Brabus stworzył niezwykły pojazd na bazie Mercedesa klasy G
Niemiecka firma tuningowa znana ze współpracy z Mercedesem, postanowiła stworzyć wyjątkową wersję pojazdu terenowego. Buggy, który bazuje na słynnej klasy G, dysponuje podwójnie doładowanym silnikiem V8 o mocy 900 koni mechanicznych.
Brabus Crawler to ekstremalnie wytrzymały pojazd terenowy, oparty na autorskim podwoziu oraz korzystający ze zmodyfikowanego silnika znanego z Mercedesa AMG G63. Wspominane modyfikacje nie ograniczyły się jedynie do zwiększenia mocy. Brabus powiększył pojemność jednostki do 4,5-litra, oraz zamontował specjalnie opracowane turbosprężarki, dzięki czemu jest ona w stanie osiągnąć moc 900 koni mechanicznych. Skutkuje to wręcz zawrotnymi osiągami, w tym przyspieszeniem od 0 do 100 km/h w zaledwie 3,4 sekundy. Można zatem śmiało zaryzykować stwierdzeniem, że jest to jeden z najszybszych łazików terenowych na świecie.

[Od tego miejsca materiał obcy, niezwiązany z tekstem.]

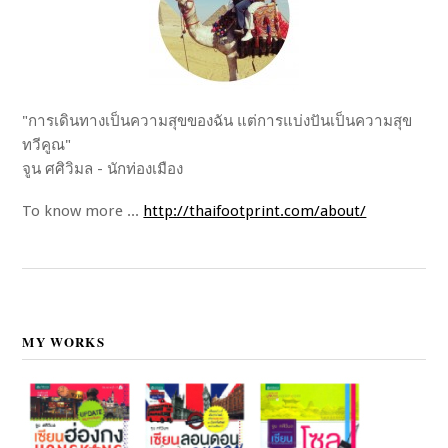
"การเดินทางเป็นความสุขของฉัน แต่การแบ่งปันเป็นความสุข
ทวีคูณ"
จูน ศศิวิมล - นักท่องเมือง
To know more ...
http://thaifootprint.com/about/
MY WORKS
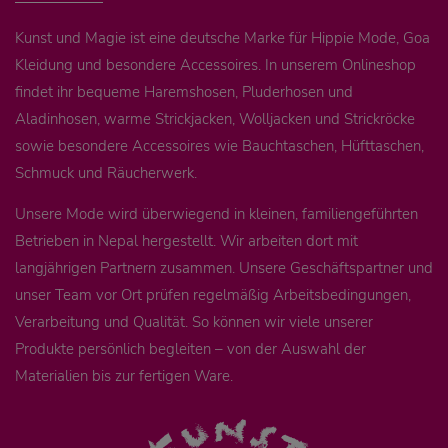
Kunst und Magie ist eine deutsche Marke für Hippie Mode, Goa
Kleidung und besondere Accessoires. In unserem Onlineshop
findet ihr bequeme Haremshosen, Pluderhosen und
Aladinhosen, warme Strickjacken, Wolljacken und Strickröcke
sowie besondere Accessoires wie Bauchtaschen, Hüfttaschen,
Schmuck und Räucherwerk.
Unsere Mode wird überwiegend in kleinen, familiengeführten
Betrieben in Nepal hergestellt. Wir arbeiten dort mit
langjährigen Partnern zusammen. Unsere Geschäftspartner und
unser Team vor Ort prüfen regelmäßig Arbeitsbedingungen,
Verarbeitung und Qualität. So können wir viele unserer
Produkte persönlich begleiten – von der Auswahl der
Materialien bis zur fertigen Ware.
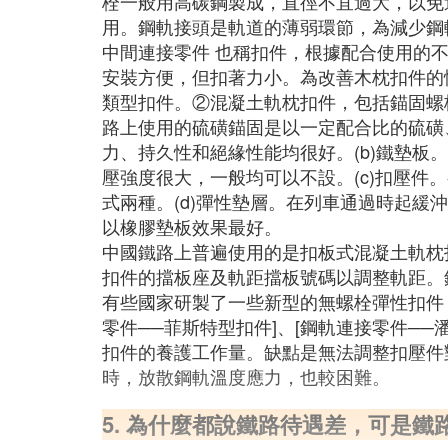
栓一般用高碳鋼製成，直徑不宜過大，以免
用。鋼軌接頭是軌道的薄弱環節，為減少鋼
中間連接零件 也稱扣件，根據配合使用的
安裝方便，但扣著力小。為改善木枕扣件的
類型扣件。②混凝土軌枕扣件，包括錨固螺
路上使用的硫磺錨固是以一定配合比的硫磺
力、持久性和絕緣性能均很好。(b)鐵墊
壓強度很大，一般均可以不設。(c)扣壓
式兩種。(d)彈性墊層。在列車通過時起
以橡膠墊板效果最好。
中國鐵路上普遍使用的是扣板式混凝土軌枕
扣件的擋板座及軌距擋板號碼以調整軌距。
有些國家研製了一些新型的無螺栓彈性扣件，其中
零件──菲斯特型扣件]、[鋼軌連接零件─
扣件的養護工作量。缺點是無法調整扣壓件
時，放散鋼軌溫度應力，也較困難。
5. 為什麼都說鐵路待遇差，可是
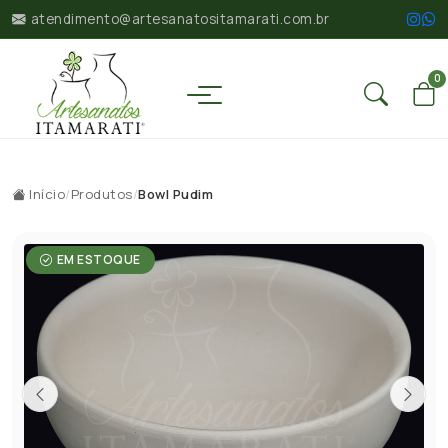
atendimento@artesanatositamarati.com.br
0
Início
/
Produtos
/
Bowl Pudim
EM ESTOQUE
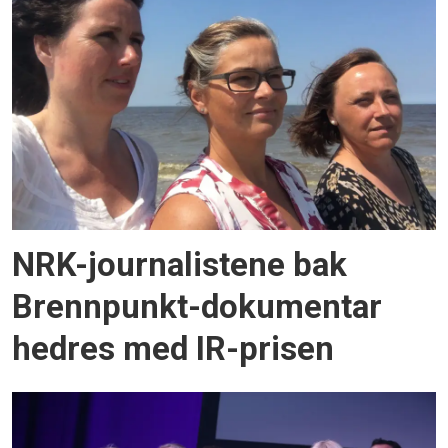
NRK-journalistene bak
Brennpunkt-dokumentar
hedres med IR-prisen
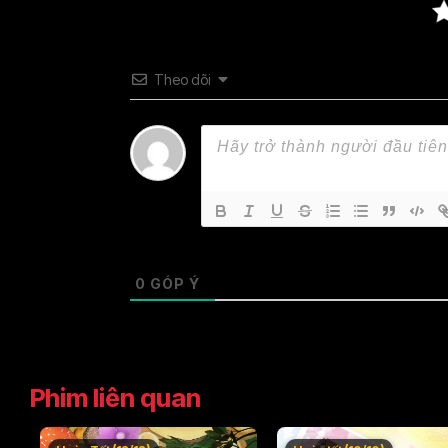
Theo dõi
0
GÓP Ý
Phim liên quan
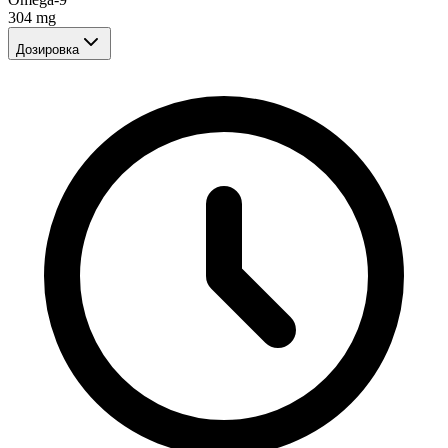
304
mg
Дозировка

To jednak nie wszystko. Chociaż pojazd bazuje na Mercedesie klasy G, niemiecki tuner zdecydował się na liczne zmiany konstrukcyjne. Przede wszystkim do samochodu trafiło całkowicie ekskluzywne podwozie, które w połączeniu z w pełni regulowanymi amortyzatorami zapewnia prześwit wynoszący 53 cm. Auto zostało zbudowane na rurowej ramie o wysokiej wytrzymałości, która dzierży czteromiejscowe nadwozie wykonane z włókna węglowego. Jak przystało na klasyczny pojazd buggy, samochód nie posiada ani drzwi, ani okien.
Z włókna węglowego zostały także wykonane fotele wyścigowe, które zapewniają doskonałe podparcie podczas wykonywania terenowych akrobacji. Pojazd spoczywa na offroadowych oponach i 20-calowych, kutych felgach, które - jak twierdzi Brabus - są w stanie wytrzymać nawet najbardziej ekstremalne warunki. Zwieńczeniem wszystkiego jest specjalnie zaprojektowany układ wydechowy z matowymi, czarnymi końcówkami, zapewniającymi rasową akustykę.
Za taką "zabawkę" trzeba jednak odpowiednio zapłacić. Brabus Crawler kosztuje 749 tys. euro. Gdyby cena była niewystarczająco zaporowa, firma zdecydowała się wyprodukować zaledwie 15 egzemplarzy niezwykłego pojazdu. Po pięć na rok. Pierwszy z nich wyjedzie z fabryki już za 2 lata.